Task item
For each line in the data below that has the word "height", copy that line.

Data shown
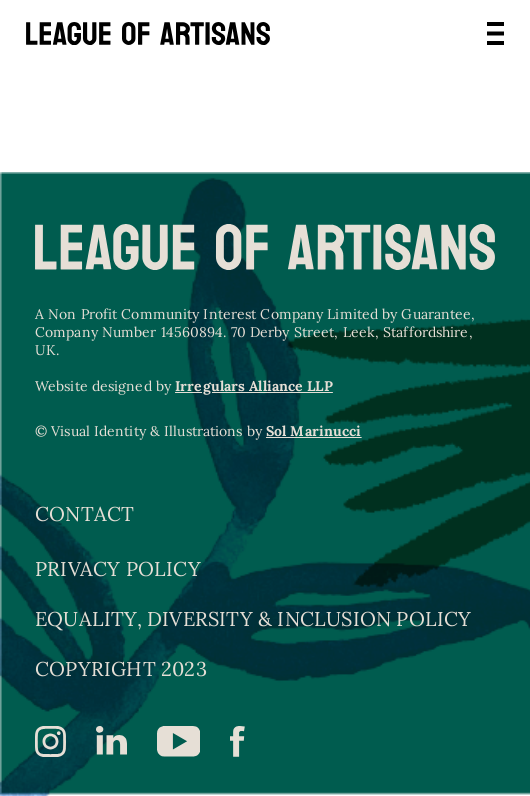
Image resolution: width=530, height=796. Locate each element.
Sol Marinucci (313, 431)
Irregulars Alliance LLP (253, 386)
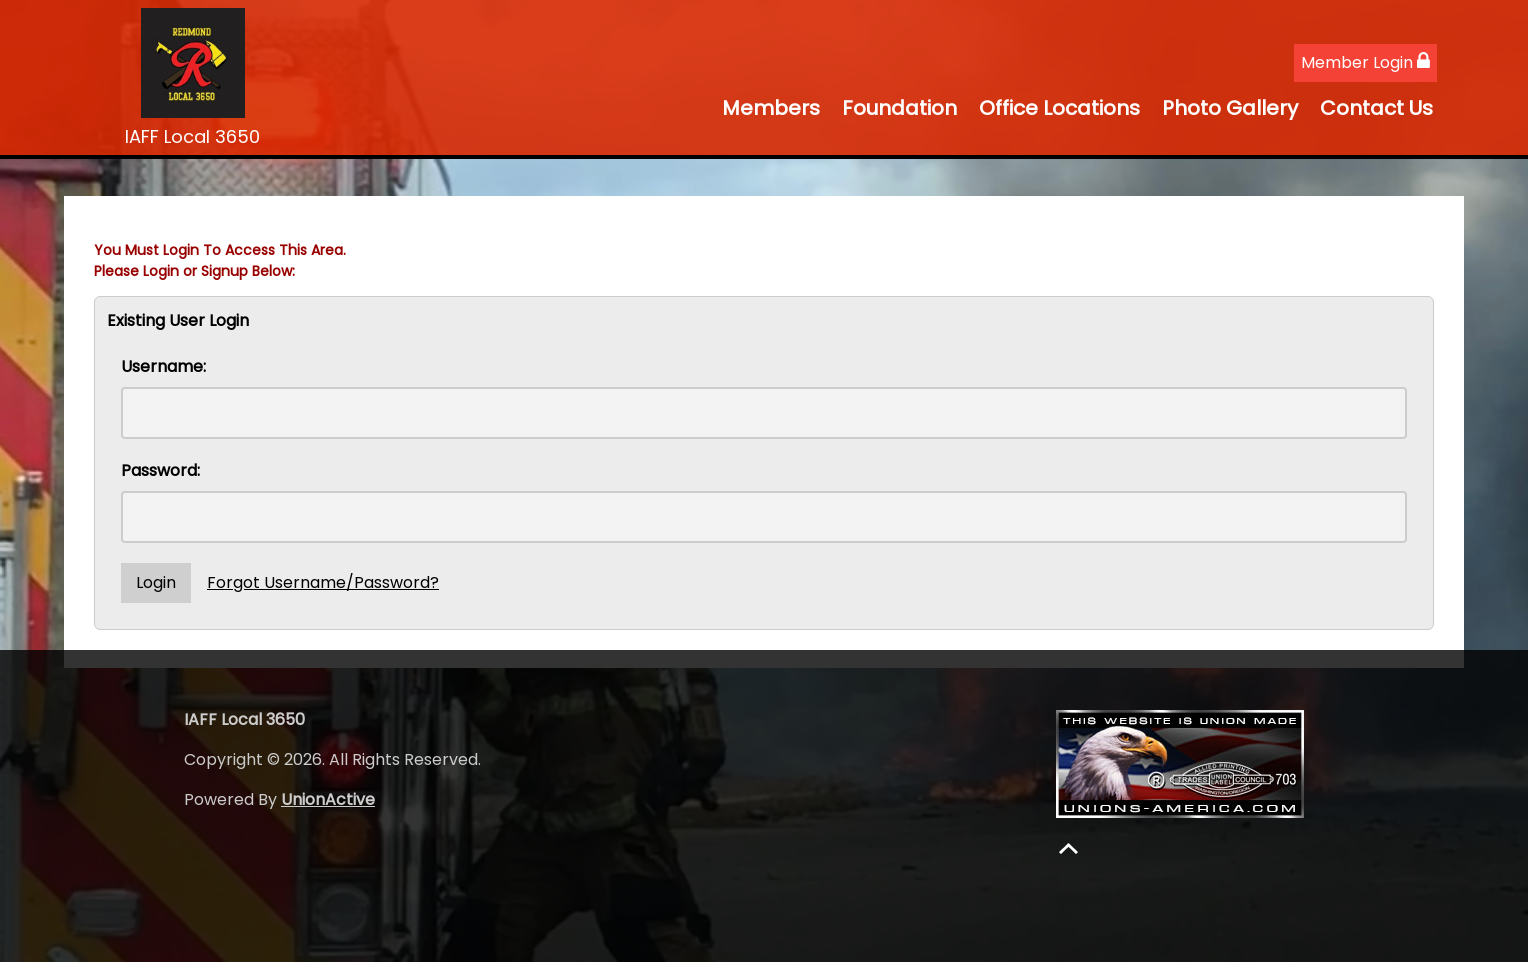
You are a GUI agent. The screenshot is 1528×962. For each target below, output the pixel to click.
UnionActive (328, 799)
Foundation (899, 108)
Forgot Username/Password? (323, 582)
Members (771, 108)
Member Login (1365, 62)
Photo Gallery (1230, 108)
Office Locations (1059, 108)
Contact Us (1376, 108)
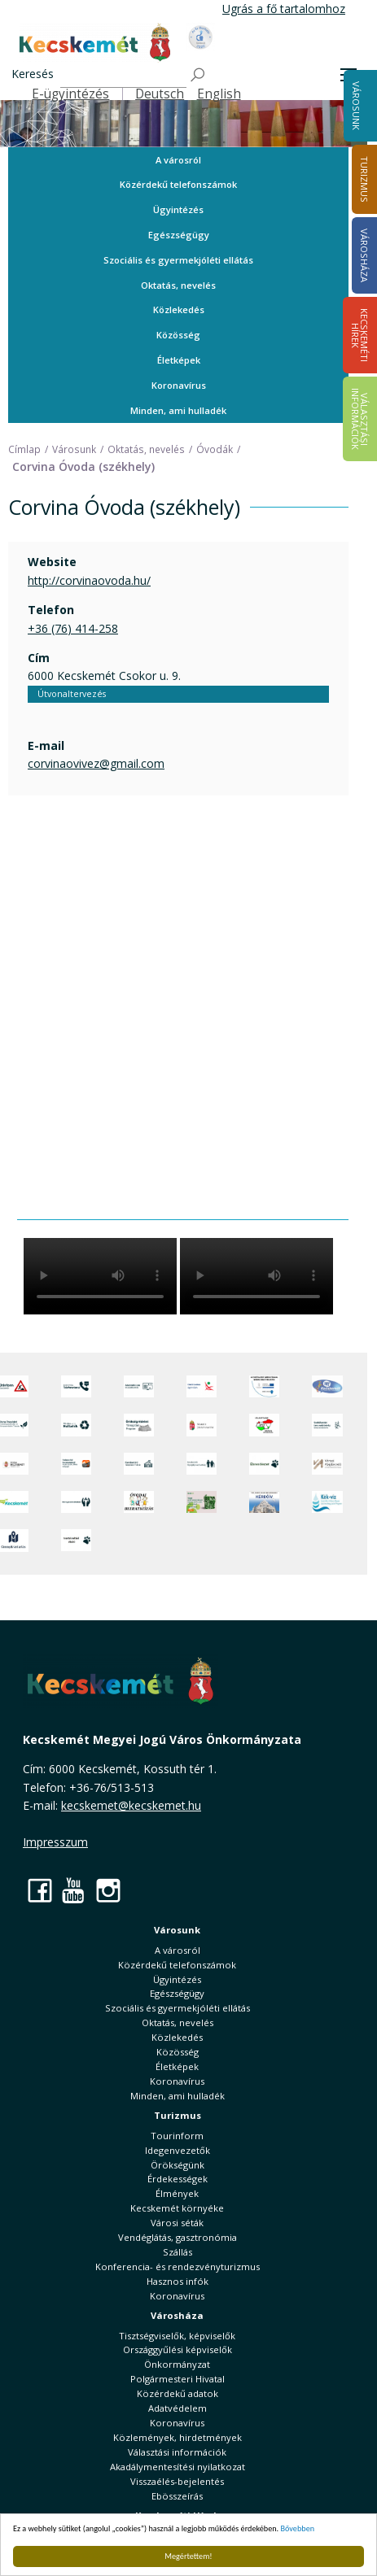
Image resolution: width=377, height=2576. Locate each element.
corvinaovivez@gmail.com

Response area
Image resolution: width=530, height=796. Locate each element.
Image resolution: width=377, height=2576. Locate each element.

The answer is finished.